LAURENT Gbagbo savoure sa revanche. « Chirac et Villepin n'ont eu ces dernières années qu'une seule politique : se débarrasser de Gbagbo », explique avec un grand sourire le président de la Côte d'Ivoire. « Ils ne s'en cachaient même pas. Mais aujourd'hui, ils sont partis et je suis toujours là ! », lance-t-il, confortablement installé dans une liseuse Louis XV, sous les ors de l'un des palais bâtis à Yamoussoukro par l'ancien président Houphouët-Boigny.
Élu dans des circonstances troublées en 2000, rescapé en septembre 2002 d'une sanglante tentative de coup d'État, sauvé in extremis par l'armée française d'une offensive rebelle venue du nord, et considéré par la suite comme un chef d'État en sursis, le président ivoirien a résisté à toutes les pressions internationales pour le contraindre à partager le pouvoir avec ses adversaires.
Une série de succès imprévus lui donnent aujourd'hui des raisons de se réjouir. Renouant avec leur parrain, le président burkinabé Blaise Compaoré, Gbagbo est parvenu à désarmer pacifiquement les rebelles nordistes des Forces nouvelles, en nommant premier ministre leur chef politique, Guillaume Soro. Il a réunifié symboliquement son pays coupé en deux, en se rendant lundi dernier à Bouaké, l'ancienne capitale rebelle, pour une grande cérémonie de réconciliation nationale. Il s'apprête à présent à organiser d'ici à mars 2008 une élection présidentielle plusieurs fois ajournée, qu'il serait aujourd'hui bien surprenant de le voir perdre.

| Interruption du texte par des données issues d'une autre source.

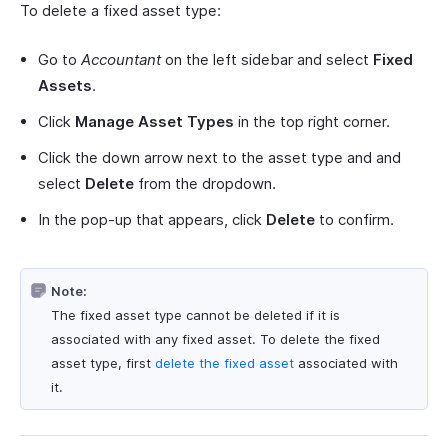
To delete a fixed asset type:
Go to
Accountant
on the left sidebar and select
Fixed
Assets
.
Click
Manage Asset Types
in the top right corner.
Click the down arrow next to the asset type and and
select
Delete
from the dropdown.
In the pop-up that appears, click
Delete
to confirm.
Note:
The fixed asset type cannot be deleted if it is
associated with any fixed asset. To delete the fixed
asset type, first
delete the fixed asset
associated with
it.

Mais la grande satisfaction de Laurent Gbagbo est d'avoir résisté à la France, l'ancienne puissance coloniale dont l'influence, même déclinante, obsède la classe politique locale. Continuant à cacher sous une faconde débonnaire un sens politique redoutable, Gbagbo ne cache pas sa fierté blessée. « Le plus horripilant était que Chirac me parlait comme à un sous-préfet français ! La première fois que j'ai été reçu à l'Élysée, il m'a appelé Laurent. J'étais assez surpris. Je pense qu'il s'est trompé de personne, ou d'époque. »
L'épineuse question de l'« ivoirité»
Au-delà des questions d'amour-propre et des querelles personnelles, la mésentente entre Chirac et Gbagbo vient d'un malentendu plus profond. Quand la « vitrine » de l'Afrique francophone plonge, après la mort d'Houphouët-Boigny en 1993, dans une crise économique et se crispe sur son « ivoirité » contre les populations nordistes apparentées aux pays voisins, la diplomatie française identifie la question comme la principale cause de l'instabilité politique. Quand Dominique de Villepin devient ministre des Affaires étrangères, il se targue de « tordre le bras de Gbagbo » et Paris s'efforce d'obtenir l'élargissement du gouvernement et du corps électoral. Et notamment de permettre la candidature à l'élection présidentielle de l'ancien premier ministre d'Houphouët, Alassane Ouattara, empêché de se présenter par une Constitution adoptée en 2000 sous la dictature brouillonne du général Robert Gueï.
Gbagbo, sauvé en 2002 par l'opération « Licorne », l'une des plus importantes interventions militaires françaises en Afrique noire, placée après coup sous un mandat de l'ONU, n'apparaît pas alors en mesure de s'y opposer. Mais le président ivoirien voit les accords qui lui sont arrachés dans plusieurs conférences interivoiriennes, à Marcoussis, Accra et Pretoria, et les résolutions de l'ONU successives, comme autant de manifestations d'un insupportable néocolonialisme français.
Pour lui, « Licorne » favorise même la rébellion en entérinant la division du pays. Le bombardement par son aviation d'un cantonnement de l'armée française, qui fait neuf morts à Bouaké en 2004, lui apporte une preuve supplémentaire de la duplicité de Paris. « La France a libéré sans les interroger les pilotes biélorusses impliqués dans le bombardement, et a bloqué toute enquête. C'est que la vérité sur cette affaire ne doit pas vraiment arranger les autorités françaises ! », dit-il.
Quand Jacques Chirac, en représailles, fait détruire au sol tous ses aéronefs, ses partisans lancent de violentes manifestations antifrançaises à Abidjan, contraignant les soldats français à tirer sur des émeutiers. « Le président sud-africain Thabo Mbeki était en visite à ce moment-là. Il était horrifié. Ça lui rappelait l'apartheid ! », dit Gbagbo.
Avertissement
La leçon qu'il en tire est claire : « Il faut cesser d'infantiliser les rapports entre la France et l'Afrique. C'est fini, l'époque d'Houphouët, de Bongo ou d'Eyadema ! La France ne peut plus changer les chefs d'État africains qui ne lui conviennent pas. Il faut que les États se respectent les uns les autres, et la France ne doit plus mettre son nez dans les affaires de la Côte d'Ivoire. » S'agit-il d'un avertissement à Nicolas Sarkozy, qui vient d'effectuer une tournée en Afrique en évitant l'étape ivoirienne ? « Tout le monde est le bienvenu chez nous, mais sans poser de conditions préalables », répond Gbagbo.
Le président ne veut voir dans la crise ivoirienne qu'un combat pour la succession d'Houphouët-Boigny. L'épineuse question de l'« ivoirité » qui reste pendante, sera selon lui réglée avec le temps. Et comme pour mieux marquer qu'il dispose de la durée nécessaire, Laurent Gbagbo vient de lancer un nouveau programme de constructions à Yamoussoukro. Houphouët-Boigny avait fait surgir de la brousse qui entourait son village natal des avenues bordées de lampadaires, des palais futuristes décorés de tapisseries des Gobelins et entourés de lacs remplis de crocodiles. Gbagbo va y ajouter un nouveau palais présidentiel, une Assemblée nationale et un Sénat.